Dataset entries:
+ + +

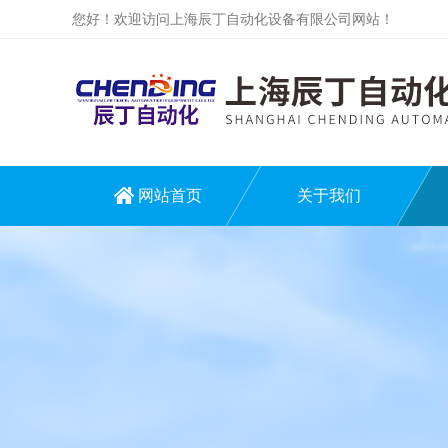
您好！欢迎访问上海辰丁自动化设备有限公司网站！
网站首页
关于我们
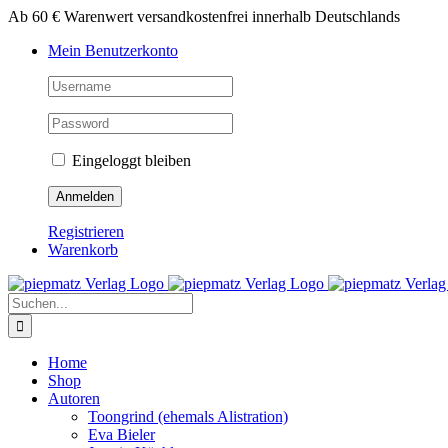
Zum
Ab 60 € Warenwert versandkostenfrei innerhalb Deutschlands
Inhalt
Mein Benutzerkonto
springen
Eingeloggt bleiben
Registrieren
Warenkorb
Suche
nach:
Home
Shop
Autoren
Toongrind (ehemals Alistration)
Eva Bieler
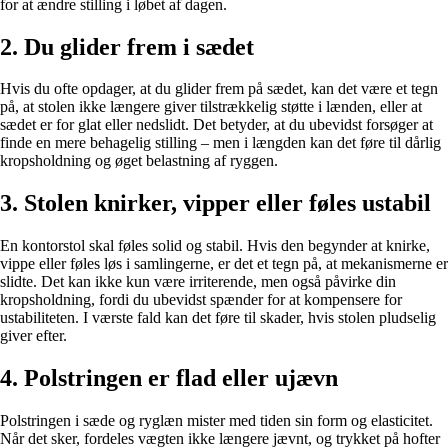
for at ændre stilling i løbet af dagen.
2. Du glider frem i sædet
Hvis du ofte opdager, at du glider frem på sædet, kan det være et tegn
på, at stolen ikke længere giver tilstrækkelig støtte i lænden, eller at
sædet er for glat eller nedslidt. Det betyder, at du ubevidst forsøger at
finde en mere behagelig stilling – men i længden kan det føre til dårlig
kropsholdning og øget belastning af ryggen.
3. Stolen knirker, vipper eller føles ustabil
En kontorstol skal føles solid og stabil. Hvis den begynder at knirke,
vippe eller føles løs i samlingerne, er det et tegn på, at mekanismerne er
slidte. Det kan ikke kun være irriterende, men også påvirke din
kropsholdning, fordi du ubevidst spænder for at kompensere for
ustabiliteten. I værste fald kan det føre til skader, hvis stolen pludselig
giver efter.
4. Polstringen er flad eller ujævn
Polstringen i sæde og ryglæn mister med tiden sin form og elasticitet.
Når det sker, fordeles vægten ikke længere jævnt, og trykket på hofter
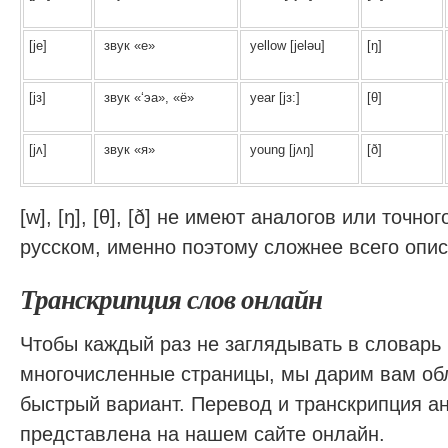
[je]
звук «е»
yellow [jeləu]
[ŋ]
[jз]
звук «‘эа», «ё»
year [jз:]
[θ]
[jʌ]
звук «я»
young [jʌŋ]
[ð]
[w], [ŋ], [θ], [ð] не имеют аналогов или точно
русском, именно поэтому сложнее всего опис
Транскрипция слов онлайн
Чтобы каждый раз не заглядывать в словарь
многочисленные страницы, мы дарим вам об
быстрый вариант. Перевод и транскрипция а
представлена на нашем сайте онлайн.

+ + +

Your answer should be the lines above, from the line containing "En kontorstol skal" up to and including the line containing "kropsholdning, fordi du", reproduced exactly and with nothing else.

● **Expected answer**
En kontorstol skal føles solid og stabil. Hvis den begynder at knirke,
vippe eller føles løs i samlingerne, er det et tegn på, at mekanismerne er
slidte. Det kan ikke kun være irriterende, men også påvirke din
kropsholdning, fordi du ubevidst spænder for at kompensere for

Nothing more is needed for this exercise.